------ DATA FOR THE TASK

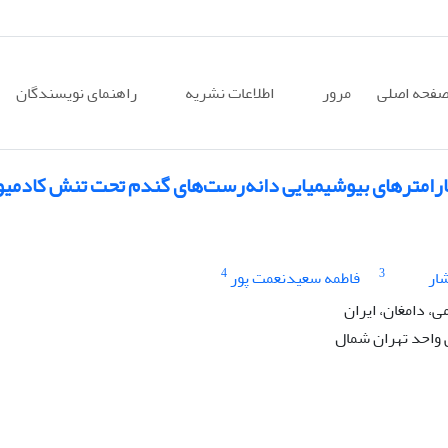
فحه اصلی
مرور
اطلاعات نشریه
راهنمای نویسندگان
پارامترهای بیوشیمیایی دانه‌رست‌های گندم تحت تنش کادمی
4
3
شار
فاطمه سعیدنعمت پور
، دامغان، ایران
واحد تهران شمال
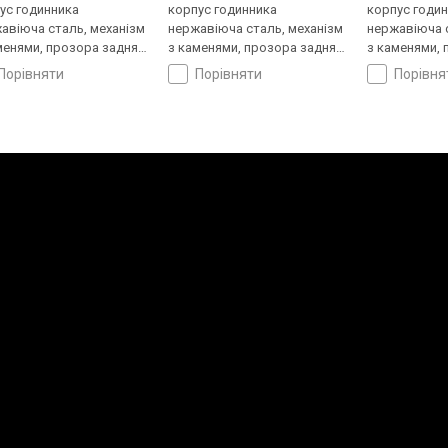
ус годинника
корпус годинника
корпус годи
авіюча сталь, механізм
нержавіюча сталь, механізм
нержавіюча с
менями, прозора задня
з каменями, прозора задня
з каменями, 
ка, фази місяця,
кришка, фази місяця,
кришка, фази
порівняти
порівняти
порівн
нець: браслет сталь, WR
ремінець: ремінець
ремінець: бр
Швейцарія
шкіряний, WR 50, Швейцарія
50, Швейцарі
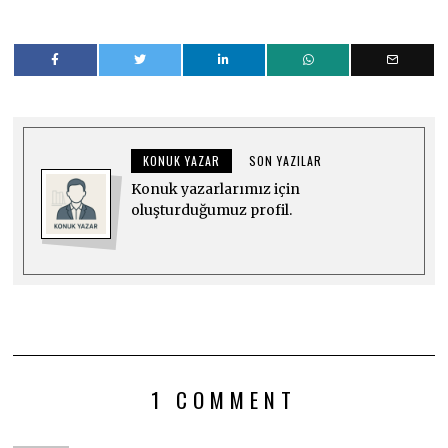
KONUK YAZAR
SON YAZILAR
Konuk yazarlarımız için
oluşturduğumuz profil.
1 COMMENT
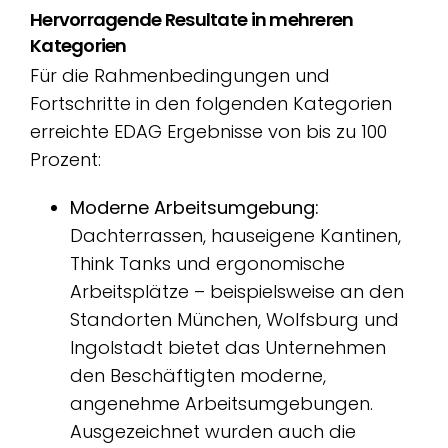
Hervorragende Resultate in mehreren
Kategorien
Für die Rahmenbedingungen und
Fortschritte in den folgenden Kategorien
erreichte EDAG Ergebnisse von bis zu 100
Prozent:
Moderne Arbeitsumgebung:
Dachterrassen, hauseigene Kantinen,
Think Tanks und ergonomische
Arbeitsplätze – beispielsweise an den
Standorten München, Wolfsburg und
Ingolstadt bietet das Unternehmen
den Beschäftigten moderne,
angenehme Arbeitsumgebungen.
Ausgezeichnet wurden auch die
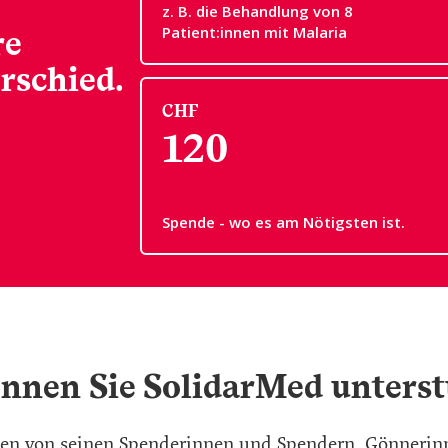
z. B. die Behandlung von 8
re
Patient:innen mit Malaria
rschied.
CHF
120
Spende - wo es am Nötigsten ist.
nnen Sie SolidarMed unters
gen von seinen Spenderinnen und Spendern, Gönneri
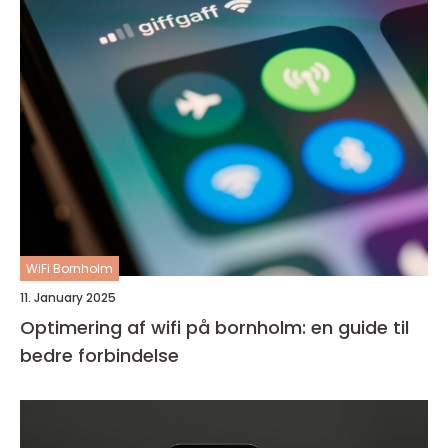
WiFi Bornholm
11. January 2025
Optimering af wifi på bornholm: en guide til
bedre forbindelse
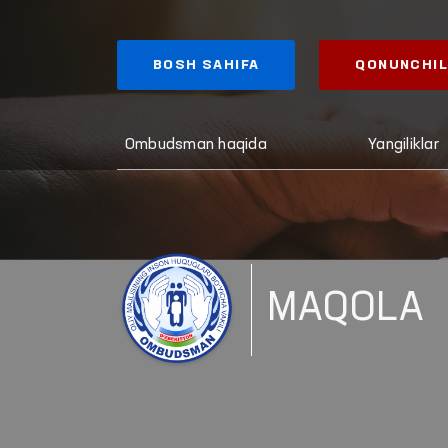
BOSH SAHIFA
QONUNCHIL
Ombudsman haqida
Yangiliklar
MAQOLA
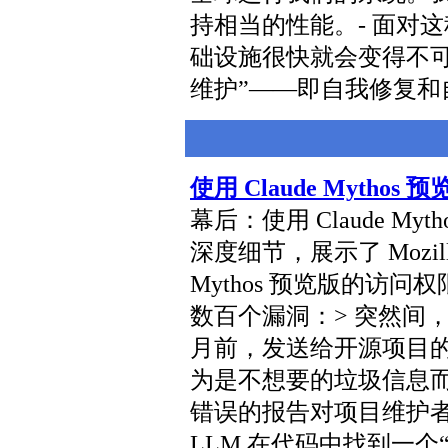
持相当的性能。- 面对
础设施很快就会变得不
维护”——即自我修复和
使用 Claude Mythos 预
幕后：使用 Claude Myt
深度细节，展示了 Mozill
Mythos 预览版的访问权
数百个漏洞：> 突然间
月前，发送给开源项目的
为是不想要的垃圾信息
错误的报告对项目维护
LLM 在代码中找到一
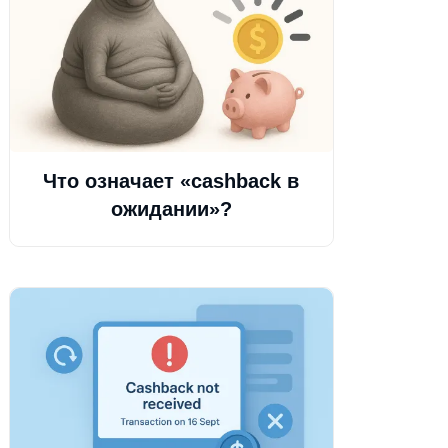
Что означает «cashback в
ожидании»?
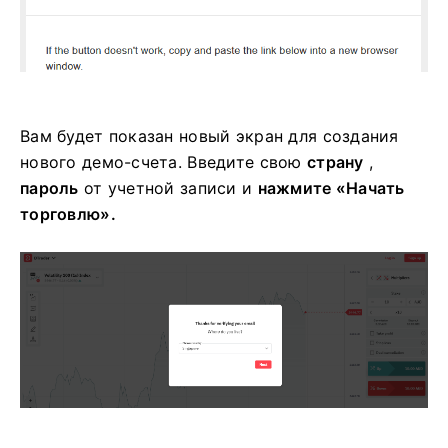
Вам будет показан новый экран для создания
нового демо-счета. Введите свою
страну
,
пароль
от учетной записи и
нажмите «Начать
торговлю».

------------

**WHAT IS BEING ASKED**
The line containing "ремінець: ремінець" marks the end: retype every line from the first one in the listing up to and including it, without pictures.

**ANSWER FOR THE TASK**
فحه اصلی
مرور
اطلاعات نشریه
راهنمای نویسندگان
پارامترهای بیوشیمیایی دانه‌رست‌های گندم تحت تنش کادمی
4
3
شار
فاطمه سعیدنعمت پور
، دامغان، ایران
واحد تهران شمال
ус годинника
корпус годинника
корпус годи
авіюча сталь, механізм
нержавіюча сталь, механізм
нержавіюча с
менями, прозора задня
з каменями, прозора задня
з каменями, 
ка, фази місяця,
кришка, фази місяця,
кришка, фази
порівняти
порівняти
порівн
нець: браслет сталь, WR
ремінець: ремінець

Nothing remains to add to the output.